Small, unmyelinated fibers subsume the sensations of pain and temperature, and a number of autonomic functions, but no motor functions, and you certainly had motor symptoms (all motor nerve are myelinated).

This sound like it could have been an acute attack of myelitis (an inflammation of the spinal cord that has numerous possible etiolgies--especially infectious, and you were in Africa at the time), or even possibly a Guillan Barre or variant episode. (The window of opportunity to find definite evidence of these is rather narrow and may have been missed.) It seems like you've gotten some motor recovery, which is consistent with these possibilites (and also with an initial attack of relapsing-remitting MS), but it is certainly true that recovery may be incomplete, and often some symptoms persist and new ones appear--and it is difficult to distinguish a Guillan Barre episode from a subacute presentation of chronic inflammatory demyelinating polyneuropathy (CIDP--often considered the "chronic" version of Guillain Barre).

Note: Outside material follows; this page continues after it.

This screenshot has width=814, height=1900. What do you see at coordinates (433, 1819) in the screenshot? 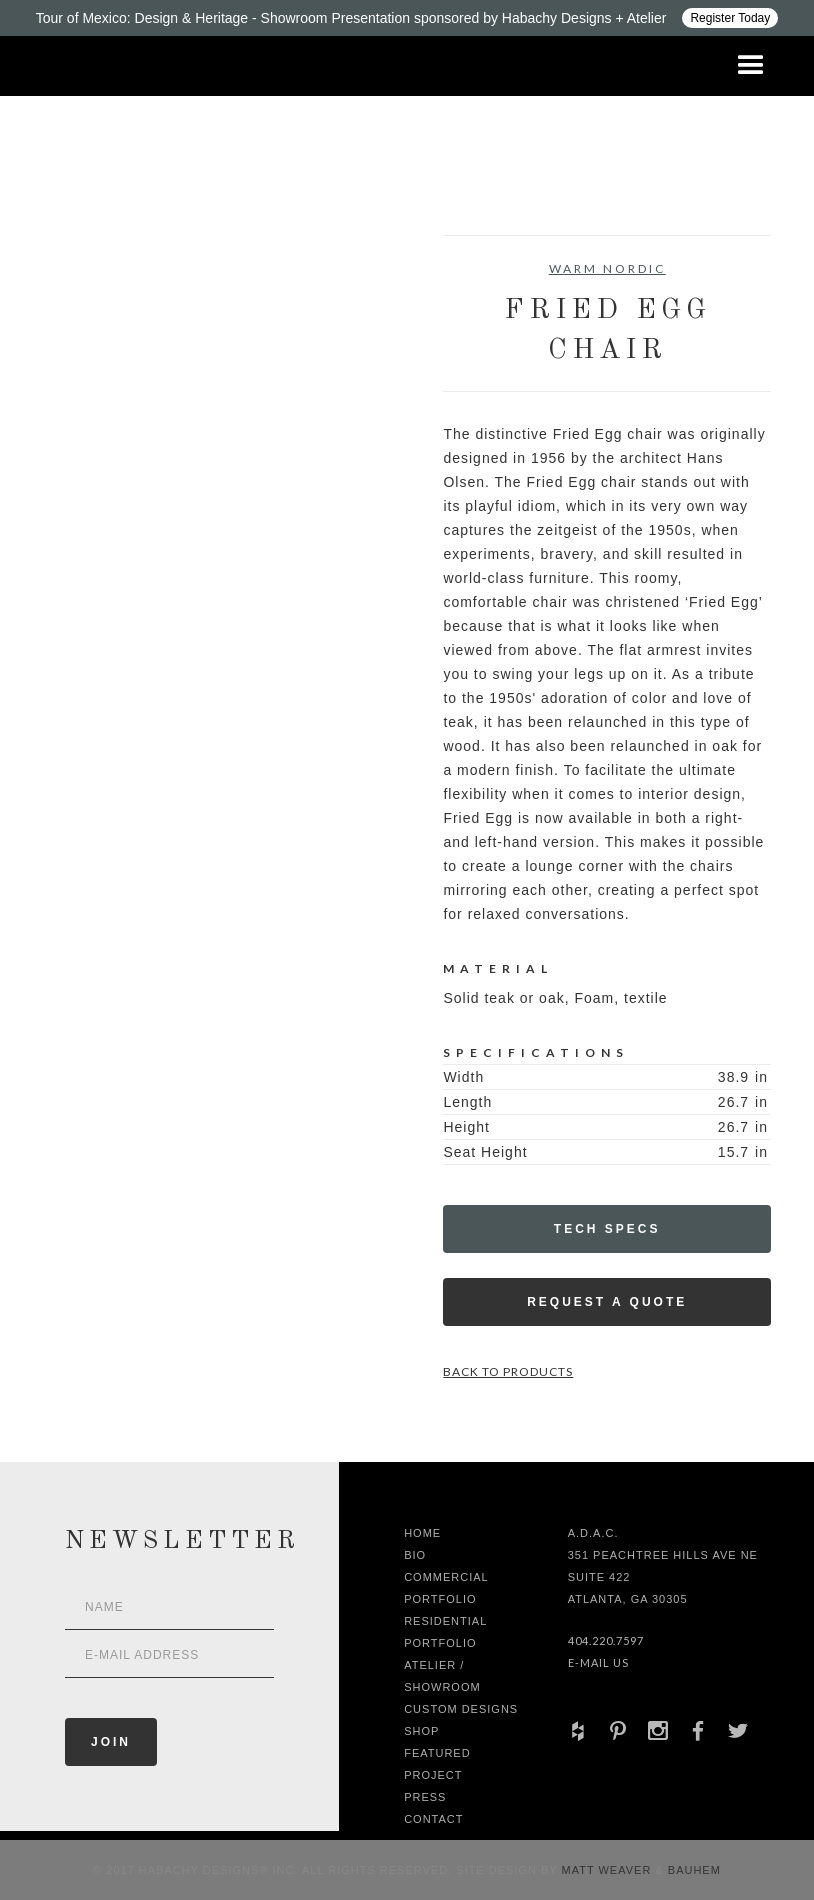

You may need continued testing--nerve conduction studies, EMG, MRI's of brain /spinal cord--to see if any of the signs of these do reveal themselves in time.
Thanks Glenn,

My neuro originally thought it was a spinal cord issue as my symptoms were very symmetrical and seemed to have a definite level (ie below my waist) where they started. However nothing showed up on the several MRI's and since then my arms, hands and face have become involved.

It is certainly true that I originally had some loss of strength and movement indicating motor involvement. On both of my emg's my neuro said that there was a slight abnormality however was only very minor and it could be inflammation and that it did not really give him any clue as to what it might be.

Would MS cause these body wide sensory changes in the presence of two normal MRI's? Does it often take time for these peripheral neuropathies such as CIDP to show up in nerve studies?